Peripatetic connection
The archetype of Hellenistic libraries was that of the Lyceum in classical Athens. Its founder, Aristotle, had been a student, and then an associate, at Plato’s Academy. He was Plato’s star student, but as a metic, or resident foreigner, he could not own property or sponsor the other metics. Consequently, after the death of Plato, not having been appointed director, he departed Athens for an educational opportunity in Mysia, which fell through when Mysia was captured by the Persians. He was subsequently hired by his boyhood companion, now Philip II of Macedon, to tutor the latter’s teen-age son, the future Alexander the Great, on whose behalf he built a school, the Nymphaeum, at Mieza.Alexander became an enthusiastic member of Aristotle’s inner circle. Immediate association was terminated within a few years when Alexander assumed the duties of monarch after the assassination of his father in 336/335. His main duty was to lead a planned invasion of the east to settle the rivalry with Persia.

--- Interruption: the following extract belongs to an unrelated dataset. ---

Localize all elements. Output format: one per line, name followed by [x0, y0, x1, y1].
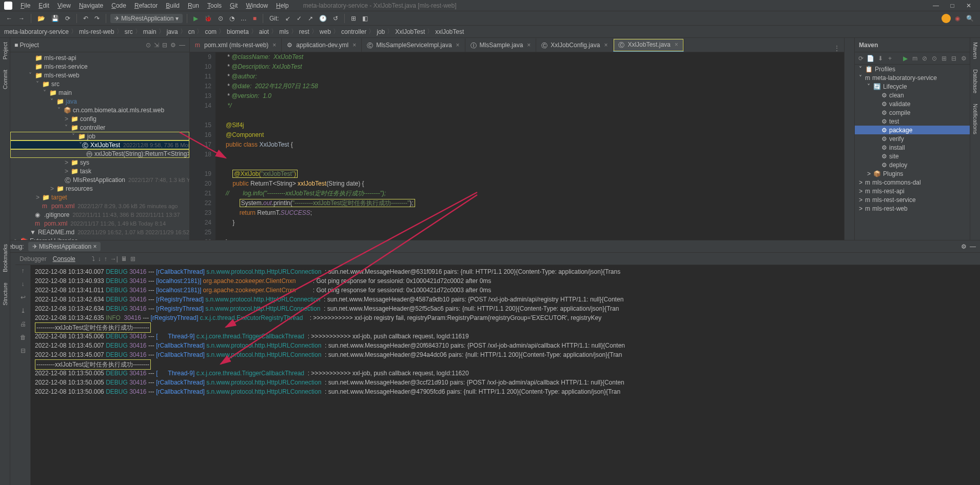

During it he kept by his bedside a manuscript of Homer personally emended by Aristotle, a gift of the latter. He later placed it in an expensive casket captured from the Persian king, Darius, from which it was called "the Casket Homer". The anecdote, if true, reveals a belief by Aristotle's circle in an authentic text, as well as editorial activity to recapture it. Alexander was a Homer enthusiast.
Aristotle's approach to Homer and statesmanship was different from Plato's. Politics and Poetry were two of his research topics. His theoretical treatise, Politics is not a presentation, like Plato's, of an ideal state according to some philosophy, but is a presentation and classification of real states as they were then, discovered by research. Similarly, Homer does not play a role in any censorial evaluation of Aristotle as a critic, but appears in a professional study of poetry, the Poetics, with regard to the difficulty with some of his language. Aristotle's main study of Homer did not survive. It is listed in Diogenes Laërtius' Life of Aristotle as "Six books of Homeric problems".
Of the 93 quotations, Mitchell Carroll says: “Aristotle’s hearty veneration for Homer is shown by the numerous citations of the Iliad and the Odyssey in his works, and by the frequent expressions of admiration occurring in the Poetics; ….”, Despite this enthusiasm, Monro notes that the “poetical quotations are especially incorrect,” with regard to the errors and additional lines. This is not the expected result if Aristotle had received the pure edition from which Plato had quoted. Monro's solution is to adopt the view of Adolph Römer, that the errors can be attributed to Aristotle personally, and not to variant manuscripts. This was obviously not history's final verdict.